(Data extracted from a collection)
* * * *
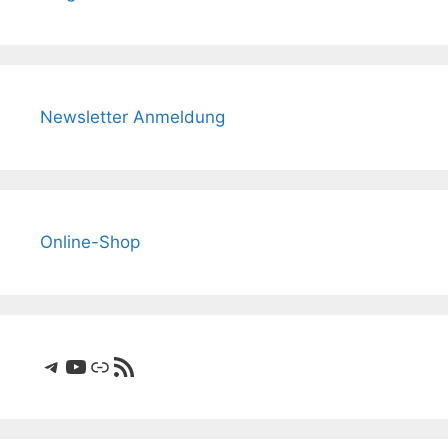
Newsletter Anmeldung
Online-Shop
Telegram
YouTube
Link
RSS-Feed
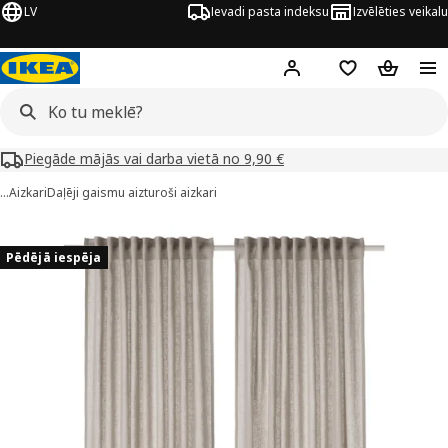
LV
Ievadi pasta indeksu
Izvēlēties veikalu
Hej!
Pierakstīties
Pirkumu saraks
Pirkumu 
Piegāde mājās vai darba vietā no 9,90 €
…
Aizkari
Daļēji gaismu aizturoši aizkari
YTÅG attēli
 attēlus
Pēdējā iespēja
* * * *
Leave out the pictures and output the rest of the records exactly.

● **ANSWER SPACE**
Newsletter Anmeldung
Online-Shop
Telegram
YouTube
Link
RSS-Feed
LV
Ievadi pasta indeksu
Izvēlēties veikalu
Hej!
Pierakstīties
Pirkumu saraks
Pirkumu 
Piegāde mājās vai darba vietā no 9,90 €
…
Aizkari
Daļēji gaismu aizturoši aizkari
YTÅG attēli
 attēlus
Pēdējā iespēja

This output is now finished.